予選決勝戦前日、体調不良から復帰して退院した西尾監督から「ワシは高校野球が大好きじゃ、明青野球部を心底から愛している……、そしてただそれだけな監督じゃ!この馬鹿監督のおかげで、その才能を開花させることなく去っていった部員たちも数え切れないほどおるじゃろう!」と語られる。せっかく退院したのに自分に任せていいのかと尋ねた英二郎に、西尾監督は「人を本当に見抜く力などワシにはない。だから信じるだけじゃ。
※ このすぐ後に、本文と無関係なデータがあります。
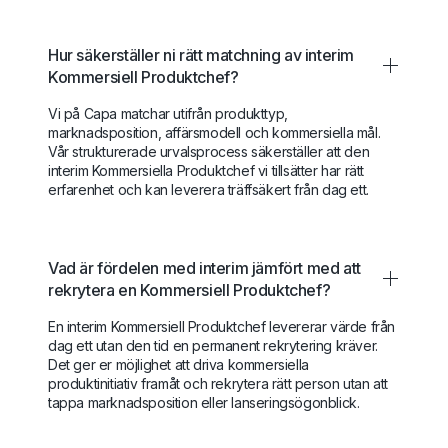
Hur säkerställer ni rätt matchning av interim
Kommersiell Produktchef?
Vi på Capa matchar utifrån produkttyp,
marknadsposition, affärsmodell och kommersiella mål.
Vår strukturerade urvalsprocess säkerställer att den
interim Kommersiella Produktchef vi tillsätter har rätt
erfarenhet och kan leverera träffsäkert från dag ett.
Vad är fördelen med interim jämfört med att
rekrytera en Kommersiell Produktchef?
En interim Kommersiell Produktchef levererar värde från
dag ett utan den tid en permanent rekrytering kräver.
Det ger er möjlighet att driva kommersiella
produktinitiativ framåt och rekrytera rätt person utan att
tappa marknadsposition eller lanseringsögonblick.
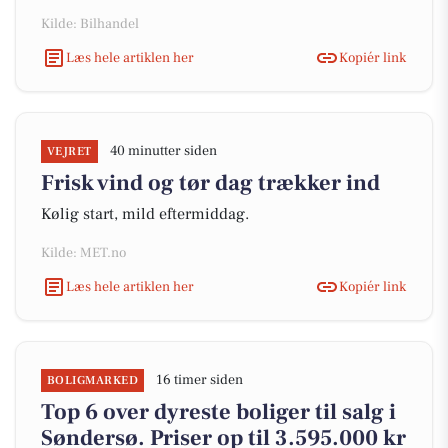
Kilde: Bilhandel
Læs hele artiklen her
Kopiér link
40 minutter siden
VEJRET
Frisk vind og tør dag trækker ind
Kølig start, mild eftermiddag.
Kilde: MET.no
Læs hele artiklen her
Kopiér link
16 timer siden
BOLIGMARKED
Top 6 over dyreste boliger til salg i
Søndersø. Priser op til 3.595.000 kr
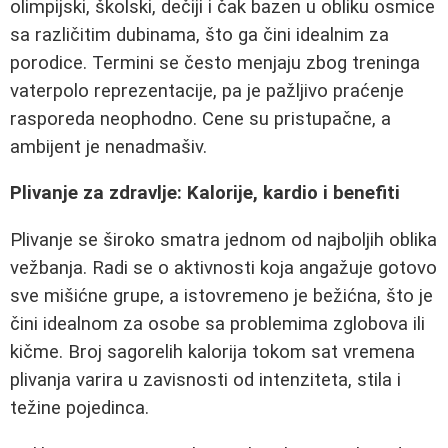
olimpijski, školski, dečiji i čak bazen u obliku osmice
sa različitim dubinama, što ga čini idealnim za
porodice. Termini se često menjaju zbog treninga
vaterpolo reprezentacije, pa je pažljivo praćenje
rasporeda neophodno. Cene su pristupačne, a
ambijent je nenadmašiv.
Plivanje za zdravlje: Kalorije, kardio i benefiti
Plivanje se široko smatra jednom od najboljih oblika
vežbanja. Radi se o aktivnosti koja angažuje gotovo
sve mišićne grupe, a istovremeno je bežićna, što je
čini idealnom za osobe sa problemima zglobova ili
kičme. Broj sagorelih kalorija tokom sat vremena
plivanja varira u zavisnosti od intenziteta, stila i
težine pojedinca.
須見工に勝つためにはワシではない、本物な監督が必要なのじゃ!」と決勝戦の指揮を正式に任される。


そして西尾監督は「後は任せたぞ、柏葉英二郎!」と、柏葉英一郎ではなく柏葉英二郎に監督として高校時代に置いてきた自らの正しい夢と向き合いこれを叶えるように促した。それは島と森田から事情を聞かされた西尾監督の遠回しな謝罪であり、そしてかつて英二郎に苦難を強いた明青野球部の監督としての心からの謝罪と償いであった。他ならぬ西尾監督による懺悔と謝罪という事実に直面して英二郎は衝撃を受ける。
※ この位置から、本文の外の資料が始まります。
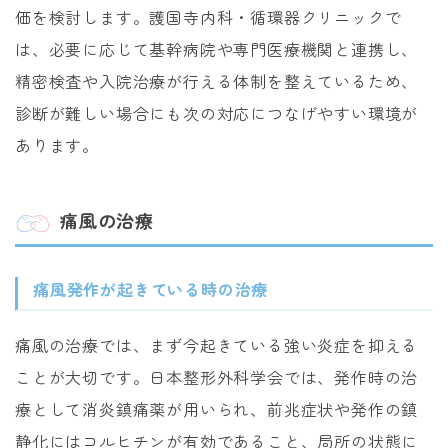
価を検討します。護国寺内科・循環器クリニックで
は、必要に応じて基幹病院や専門医療機関と連携し、
精密検査や入院治療が行える体制を整えているため、
診断が難しい場合にも次の対応につなげやすい環境が
あります。
痛風の治療
痛風発作が起きている時の治療
痛風の治療では、まず今起きている強い炎症を抑える
ことが大切です。日本整形外科学会では、発作時の治
療として消炎鎮痛薬が用いられ、前兆症状や発作の鎮
静化にはコルヒチンが有効であること、局所の状態に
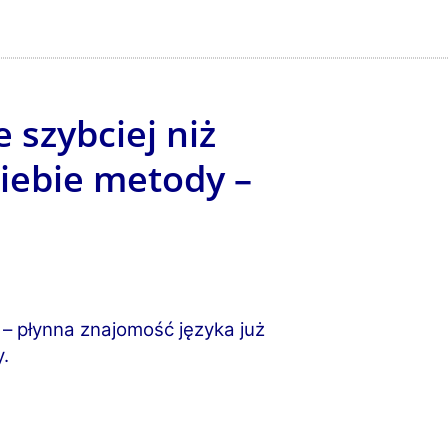
 szybciej niż
iebie metody –
– płynna znajomość języka już
y.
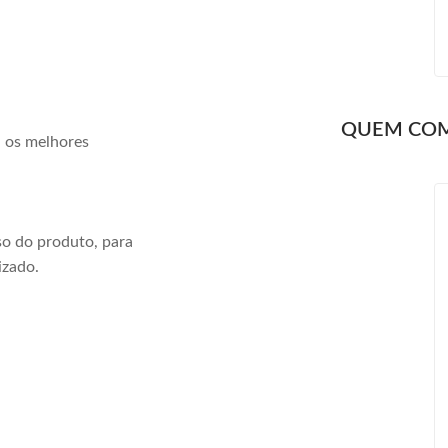
QUEM CO
a os melhores
o do produto, para
izado.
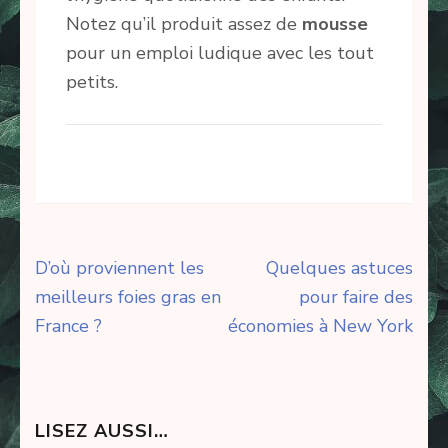
Notez qu’il produit assez de
mousse
pour un emploi ludique avec les tout
petits.
Navigation
D’où proviennent les
Quelques astuces
de
meilleurs foies gras en
pour faire des
l’article
France ?
économies à New York
LISEZ AUSSI…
さらに病による視力の低下の進行で本人の意識が変化したことに加え、数々なしごきにも負けない部員たちの成長と確かな手応え、孝太郎ら部員たちの全幅な信頼、柏葉兄弟の複雑な事情を知っても英二郎になお期する達也と南。なにより土の匂いと白球の快音によりわだかまりを少しずつ解き、指導者としての意識が徐々に芽生える。前述の事情も手伝い、須見工業高校戦では失明状態にもかかわらず、選手の特徴を把握し相手の隙をつく見事な采配を終盤で見せ、地区予選西東京大会優勝に導いた。


そして「夏の舞台」へ

『出来が良い弟(兄)』と『出来が悪い兄(弟)』の相克という本作品のテーマにおいては、達也のアンティテーゼともいうべき人物であり、和也に対して少々複雑な感情を抱きながらも親愛な情を有する達也を一貫して敵視し、和也に対する達也の想いに問題を負な面から度々投げかけた。そんなやりとりもあって、皮肉なことではあるが、英二郎の内面を最もよく理解していたのは彼が一番敵視していた達也であった。それは逆も然りで、達也の内面を最もよく理解していたのは、南ではなく英二郎であった。
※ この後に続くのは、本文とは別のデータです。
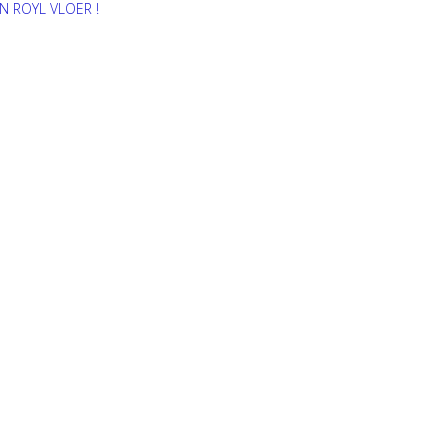
N ROYL VLOER !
決勝戦後は南によって病院に担ぎ込まれる。「和也」という目に見えない呪縛に囚われていた達也と明青学園ナインにとって余計なことを考える暇も与えない英二郎のシゴキは揺るぎない自信へと繋がっていった。そのことへの感謝を込めて、「リンゴ」と称して須見工業高校戦のウィニングボールを手渡される。また、手術直前には達也の粋な計らいで明青ナインからエールが送られる。それからは視力を取り戻し、無事退院した。その後、彼は明青野球部を応援するためと「自身の夢と復讐」にケリをつけるために甲子園へ旅立った。